Similarly, in heat stress, the LchiLRR-RLK genes grouped into clusters according to their expression trends (Fig. 6b). Like cold stress, the first group genes including, Lchi_Xa-3, and others were characterized by the highest positive expression patterns. These exhibited upregulations from stress onset to termination at 3d as compared to the 0h. Suggesting that these four genes are highly responsive to cold stress. Likewise, the second and third groups had fairly upregulated expression patterns, also characterized by alternating gene regulation trends that had upregulations at 3h and downregulations at 24h and an upregulation at stress termination. Surprisingly, LchiVIII-61 and Lchi_XI(2)-8 had extremely low expression values at 3d. Lastly, the fourth and fifth groups had extremely low expression patterns from stress onset up to termination, however, Lchi_I-28 in the fifth group was highly expressed at 3d. Probably due to the fact it responds to heat stress after a long time of exposure.
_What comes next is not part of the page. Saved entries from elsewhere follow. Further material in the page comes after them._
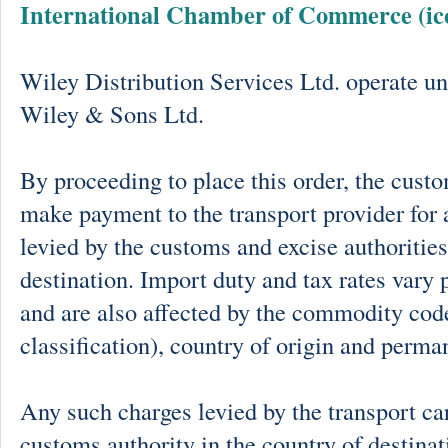
International Chamber of Commerce (ic
Wiley Distribution Services Ltd. operate un
Wiley & Sons Ltd.
By proceeding to place this order, the cust
make payment to the transport provider for 
levied by the customs and excise authorities
destination. Import duty and tax rates vary 
and are also affected by the commodity cod
classification), country of origin and perma
Any such charges levied by the transport car
customs authority in the country of destinat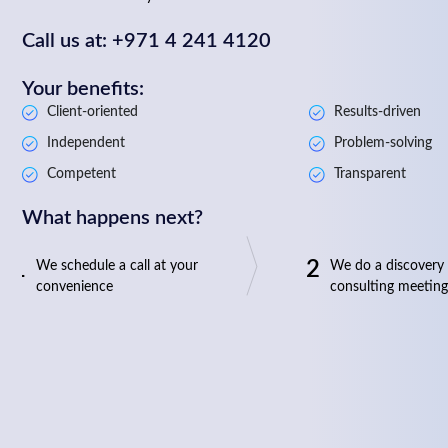
Call us at: +971 4 241 4120
Your benefits:
Client-oriented
Results-driven
Independent
Problem-solving
Competent
Transparent
What happens next?
1
2
We schedule a call at your
We do a discovery
convenience
consulting meeting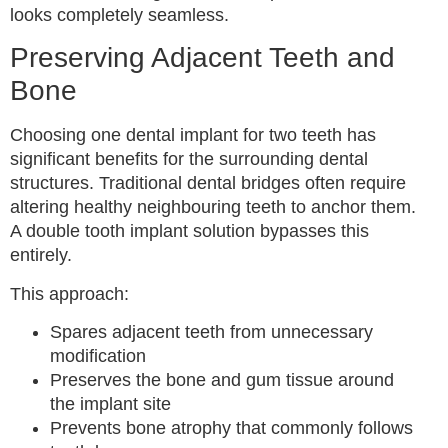
looks completely seamless.
Preserving Adjacent Teeth and
Bone
Choosing one dental implant for two teeth has
significant benefits for the surrounding dental
structures. Traditional dental bridges often require
altering healthy neighbouring teeth to anchor them.
A double tooth implant solution bypasses this
entirely.
This approach:
Spares adjacent teeth from unnecessary
modification
Preserves the bone and gum tissue around
the implant site
Prevents bone atrophy that commonly follows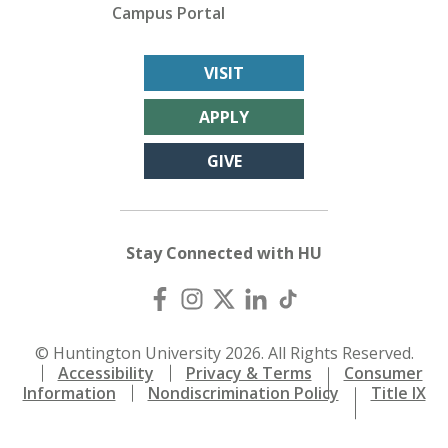
Campus Portal
VISIT
APPLY
GIVE
Stay Connected with HU
© Huntington University 2026. All Rights Reserved.
Accessibility
Privacy & Terms
Consumer
Information
Nondiscrimination Policy
Title IX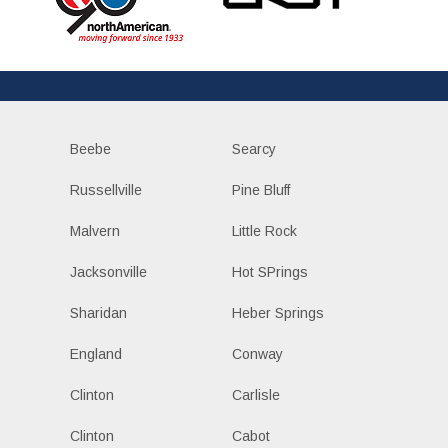
Beebe
Searcy
Russellville
Pine Bluff
Malvern
Little Rock
Jacksonville
Hot SPrings
Sharidan
Heber Springs
England
Conway
Clinton
Carlisle
Clinton
Cabot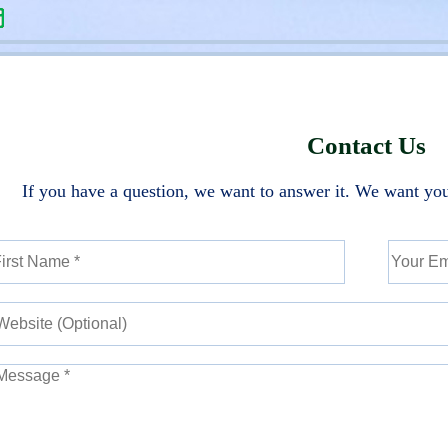
Contact Us
If you have a question, we want to answer it. We want you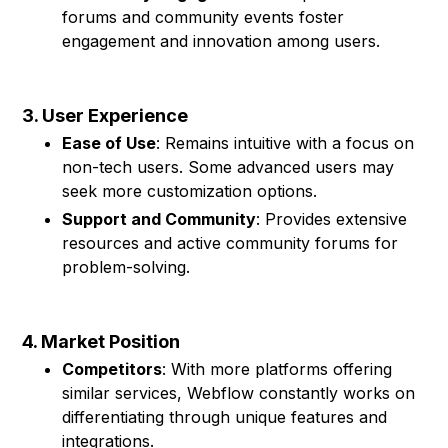
forums and community events foster
engagement and innovation among users.
3. User Experience
Ease of Use
: Remains intuitive with a focus on
non-tech users. Some advanced users may
seek more customization options.
Support and Community
: Provides extensive
resources and active community forums for
problem-solving.
4. Market Position
Competitors
: With more platforms offering
similar services, Webflow constantly works on
differentiating through unique features and
integrations.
In salt stress, LchiLRR-RLK genes clustered according to their similarities in response to stress (Fig. 6c). Generally, most of the analyzed genes had an extremely down-regulated expression at 3d, with a few in the second cluster group exhibiting an upregulation at 3d. These included, Lch_Xa-3/VIII-63/I-32/I-28, and others. This result can be concluded as thus, most LchiLRR-RLK genes are downregulated during the salt stress, and a few respond positively to the cold stress at long periods of exposure to stress. In summary, the abiotic stress analysis demonstrated that the LchiLRR-RLK genes respond to cold, heat, and salt stresses at varying extents, suggesting that these genes may regulate the abiotic stresses at different time points.